All of the data below should be set down again verbatim, without any images.
Supplied material START
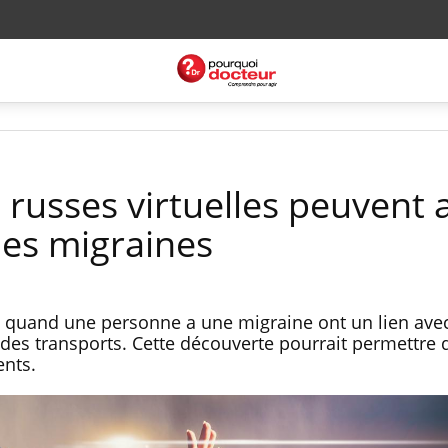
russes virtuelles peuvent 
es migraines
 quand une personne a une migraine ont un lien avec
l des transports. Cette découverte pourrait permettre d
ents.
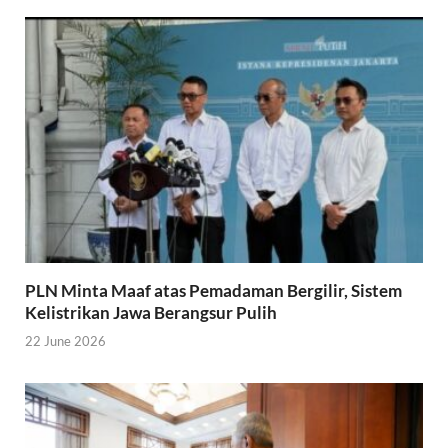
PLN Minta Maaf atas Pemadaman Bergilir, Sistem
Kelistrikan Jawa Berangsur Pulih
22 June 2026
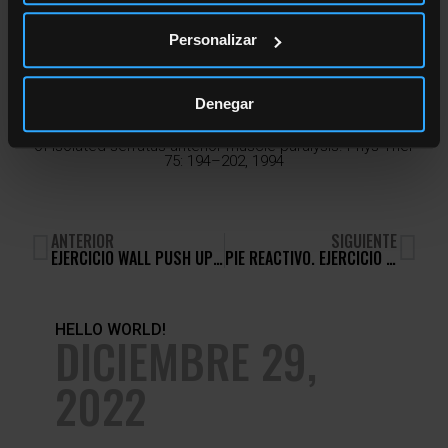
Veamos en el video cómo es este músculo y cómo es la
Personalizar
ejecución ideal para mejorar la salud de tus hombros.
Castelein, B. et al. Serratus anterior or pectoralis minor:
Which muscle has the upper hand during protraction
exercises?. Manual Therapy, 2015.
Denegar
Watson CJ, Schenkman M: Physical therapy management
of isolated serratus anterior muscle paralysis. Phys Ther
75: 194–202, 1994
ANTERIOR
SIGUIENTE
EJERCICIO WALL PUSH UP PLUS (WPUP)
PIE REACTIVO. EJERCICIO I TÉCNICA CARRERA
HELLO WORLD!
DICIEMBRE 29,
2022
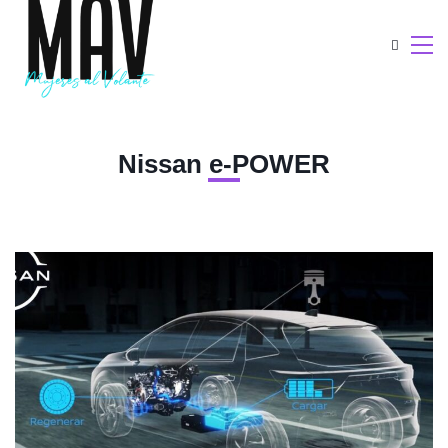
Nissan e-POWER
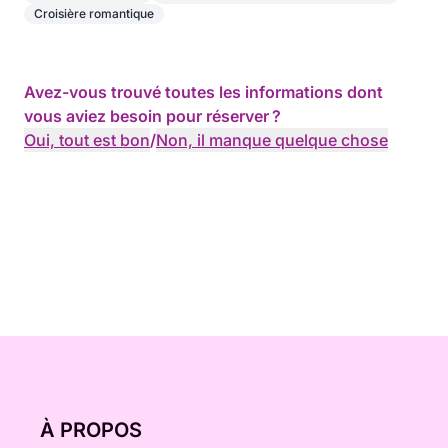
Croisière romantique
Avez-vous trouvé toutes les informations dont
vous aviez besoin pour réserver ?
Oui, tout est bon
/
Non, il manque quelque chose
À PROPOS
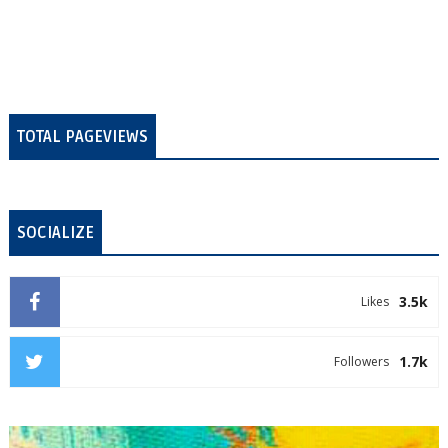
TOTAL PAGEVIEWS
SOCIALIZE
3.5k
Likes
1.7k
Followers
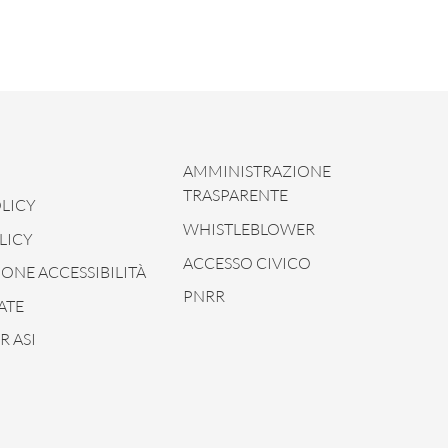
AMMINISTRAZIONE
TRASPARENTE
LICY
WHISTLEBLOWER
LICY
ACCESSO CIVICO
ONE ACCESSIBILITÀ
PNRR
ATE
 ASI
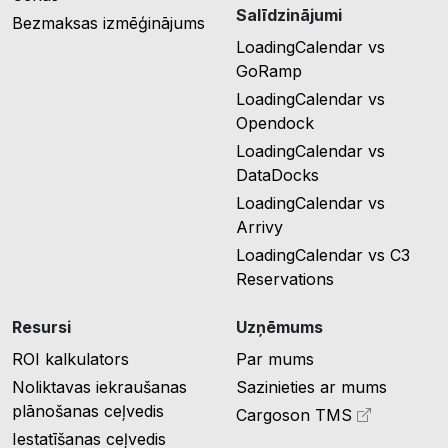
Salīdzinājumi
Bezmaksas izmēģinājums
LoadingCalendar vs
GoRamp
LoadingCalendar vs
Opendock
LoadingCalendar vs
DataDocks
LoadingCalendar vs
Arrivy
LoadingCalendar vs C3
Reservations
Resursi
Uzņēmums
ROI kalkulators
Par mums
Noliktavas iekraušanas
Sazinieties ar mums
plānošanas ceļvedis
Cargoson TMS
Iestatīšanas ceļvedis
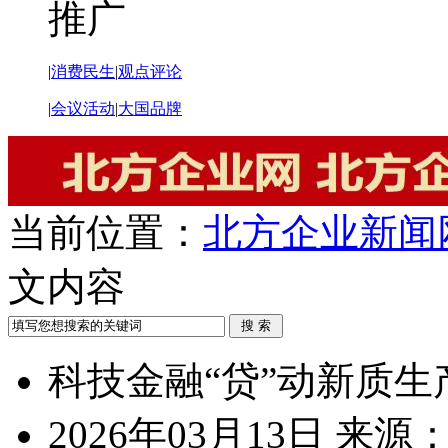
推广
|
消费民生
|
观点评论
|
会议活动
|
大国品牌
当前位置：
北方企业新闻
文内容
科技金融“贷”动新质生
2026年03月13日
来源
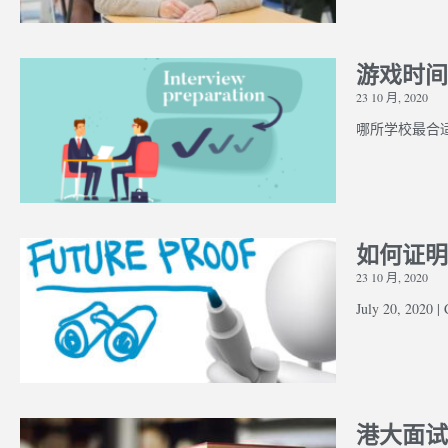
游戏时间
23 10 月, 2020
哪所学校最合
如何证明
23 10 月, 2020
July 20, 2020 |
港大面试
Supplied material END
**Reply**
russes virtuelles peuvent 
es migraines
 quand une personne a une migraine ont un lien avec
l des transports. Cette découverte pourrait permettre d
ents.
PLN Minta Maaf atas Pemadaman Bergilir, Sistem
Kelistrikan Jawa Berangsur Pulih
22 June 2026
Veamos en el video cómo es este músculo y cómo es la
Personalizar
ejecución ideal para mejorar la salud de tus hombros.
Castelein, B. et al. Serratus anterior or pectoralis minor:
Which muscle has the upper hand during protraction
exercises?. Manual Therapy, 2015.
Denegar
Watson CJ, Schenkman M: Physical therapy management
of isolated serratus anterior muscle paralysis. Phys Ther
75: 194–202, 1994
ANTERIOR
SIGUIENTE
EJERCICIO WALL PUSH UP PLUS (WPUP)
PIE REACTIVO. EJERCICIO I TÉCNICA CARRERA
HELLO WORLD!
DICIEMBRE 29,
2022
Nissan e-POWER
Croisière romantique
Avez-vous trouvé toutes les informations dont
vous aviez besoin pour réserver ?
Oui, tout est bon
/
Non, il manque quelque chose
À PROPOS
TOTAL PAGEVIEWS
SOCIALIZE
3.5k
Likes
1.7k
Followers
AMMINISTRAZIONE
TRASPARENTE
LICY
WHISTLEBLOWER
LICY
ACCESSO CIVICO
ONE ACCESSIBILITÀ
PNRR
ATE
 ASI
Salīdzinājumi
Bezmaksas izmēģinājums
LoadingCalendar vs
GoRamp
LoadingCalendar vs
Opendock
LoadingCalendar vs
DataDocks
LoadingCalendar vs
Arrivy
LoadingCalendar vs C3
Reservations
Resursi
Uzņēmums
ROI kalkulators
Par mums
Noliktavas iekraušanas
Sazinieties ar mums
plānošanas ceļvedis
Cargoson TMS
Iestatīšanas ceļvedis
推广
|
消费民生
|
观点评论
|
会议活动
|
大国品牌
当前位置：
北方企业新闻
文内容
科技金融“贷”动新质生
2026年03月13日
来源
游戏时间
23 10 月, 2020
哪所学校最合
如何证明
23 10 月, 2020
July 20, 2020 |
港大面试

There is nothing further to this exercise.